Self-supervised learning (SSL) is a commonly used approach to learning and encoding data representations. By using a pre-trained SSL image encoder and training a downstream classifier on top of it, impressive performance can be achieved on various tasks with very little labeled data. The increasing usage of SSL has led to an uptick in security research related to SSL encoders and the development of various Trojan attacks. The danger posed by Trojan attacks inserted in SSL encoders lies in their ability to operate covertly and spread widely among various users and devices. The presence of backdoor behavior in Trojaned encoders can inadvertently be inherited by downstream classifiers, making it even more difficult to detect and mitigate the threat. Although current Trojan detection methods in supervised learning can potentially safeguard SSL downstream classifiers, identifying and addressing triggers in the SSL encoder before its widespread dissemination is a challenging task. This is because downstream tasks are not always known, dataset labels are not available, and even the original training dataset is not accessible during the SSL encoder Trojan detection. This paper presents an innovative technique called SSL-Cleanse that is designed to detect and mitigate backdoor attacks in SSL encoders. We evaluated SSL-Cleanse on various datasets using 300 models, achieving an average detection success rate of 83.7% on ImageNet-100. After mitigating backdoors, on average, backdoored encoders achieve 0.24% attack success rate without great accuracy loss, proving the effectiveness of SSL-Cleanse.

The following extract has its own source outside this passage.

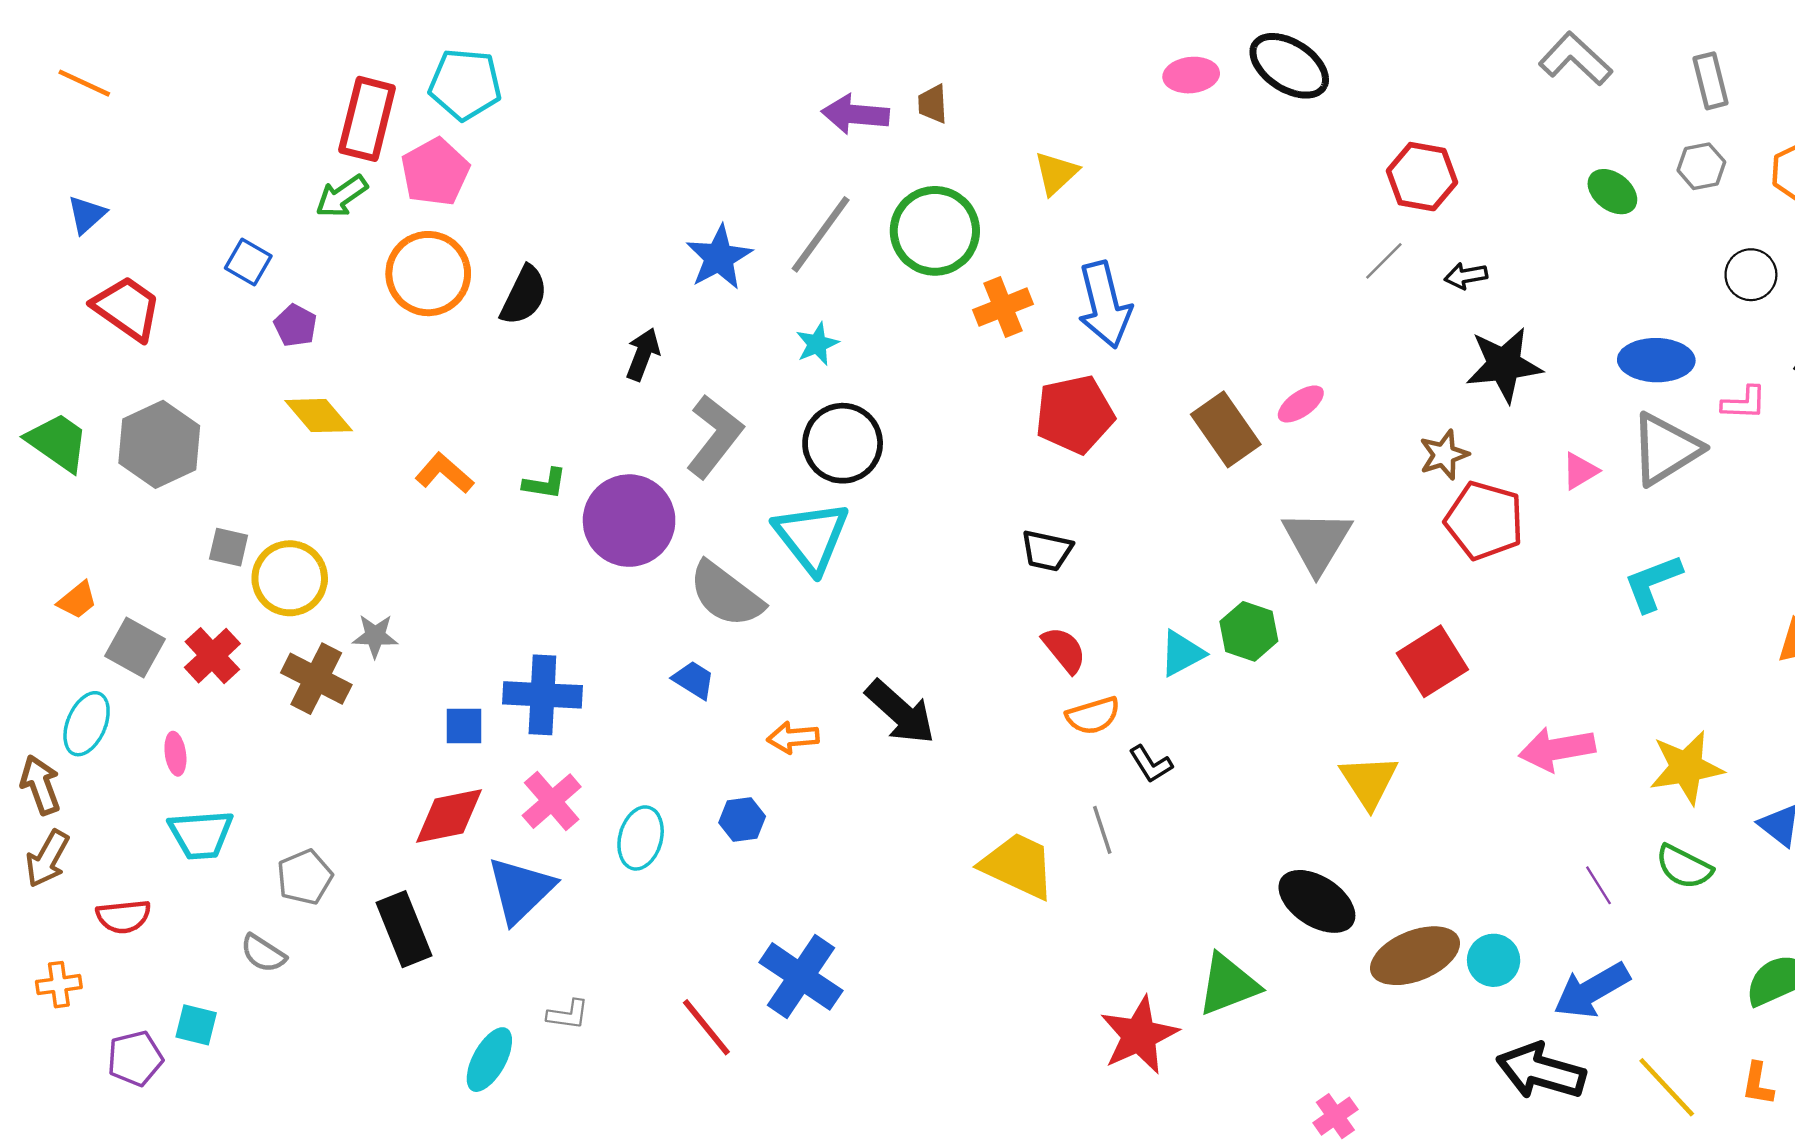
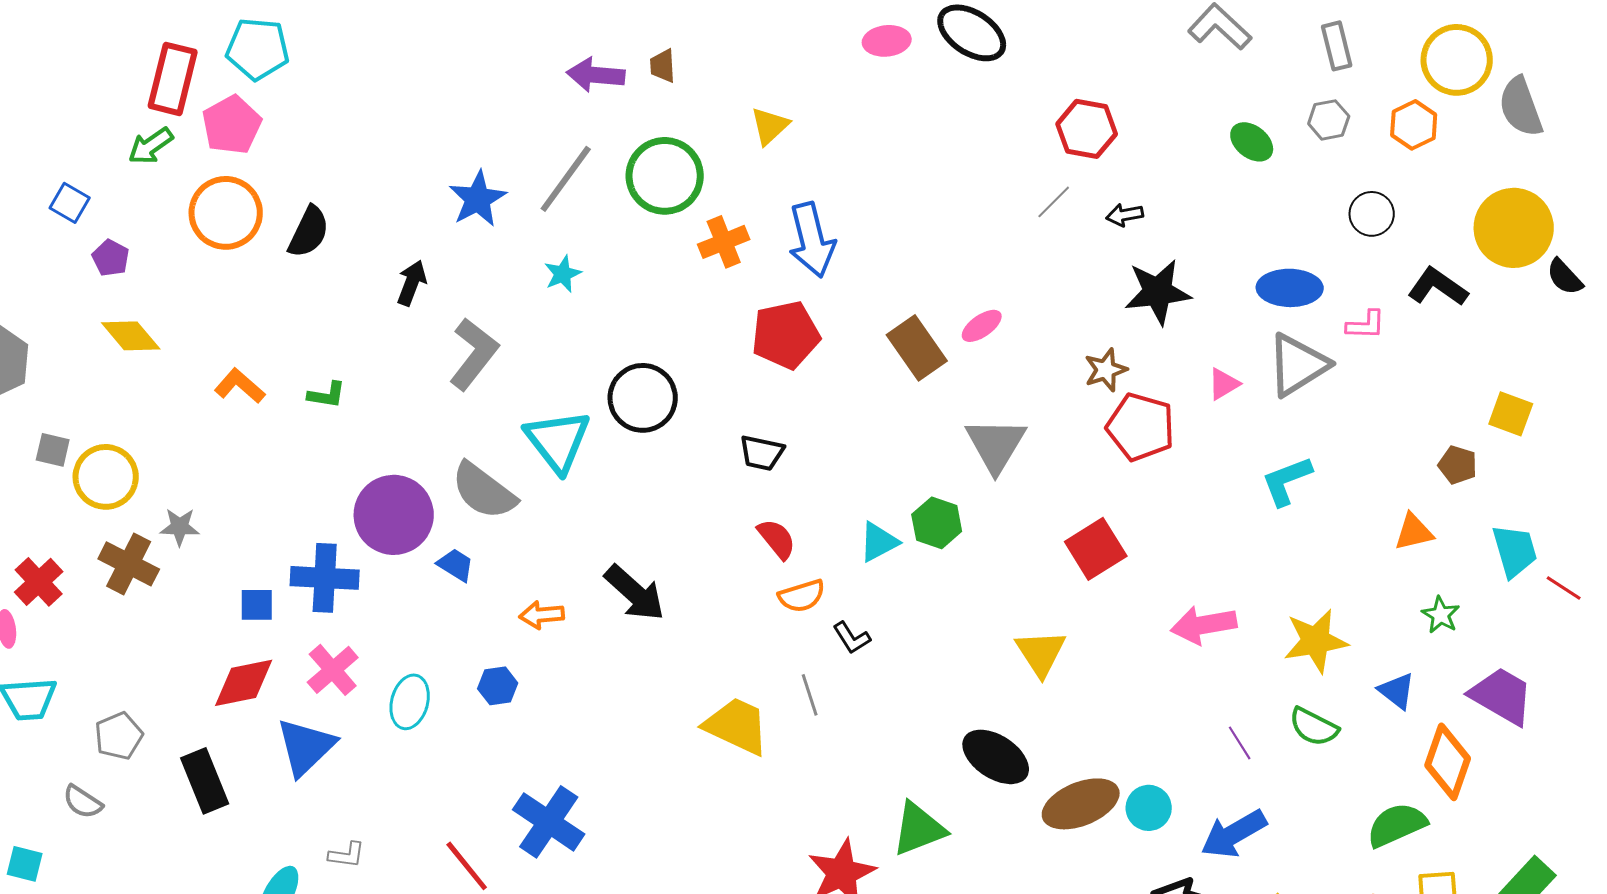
black circle: (843, 443) -> (643, 398), moved
purple circle: (629, 521) -> (394, 515), moved
red cross: (212, 656) -> (39, 582), moved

翻译:自监督学习(SSL)是一种常用的学习和编码数据表示方法。通过使用经过预先训练的SSL图像编码器并在其上训练下游分类器,可以在使用非常少的标记数据时在各种任务上实现出色的性能。
SSL的使用增多引起了与SSL编码器相关的安全研究和各种木马攻击的发展。木马攻击对于插入在SSL编码器中的危害在于它们可以隐秘地运行并在各种用户和设备之间广泛传播。插入后门行为的存在可能会由下游分类器意外地继承木马编码器,使得检测和缓解威胁变得更加困难。虽然当前有监督学习中的木马检测方法有可能保护SSL下游分类器,但在其广泛传播之前,识别和解决SSL编码器中的触发器是一项具有挑战性的任务。这是因为下游任务不总是已知的,数据集标签不可用,甚至在SSL编码器木马检测期间,原始训练数据集也不可访问。本文提出了一种创新的技术称为“SSL-Cleanse”,旨在检测和缓解SSL编码器中的后门攻击。我们在各种数据集上使用300个模型对SSL-Cleanse进行了评估,在ImageNet-100上实现了平均检测成功率83.7%。经过减轻后门攻击后,平均来说,木马编码器实现了0.24%的成功攻击率,而几乎不会失去准确性,证明了SSL-Cleanse的有效性。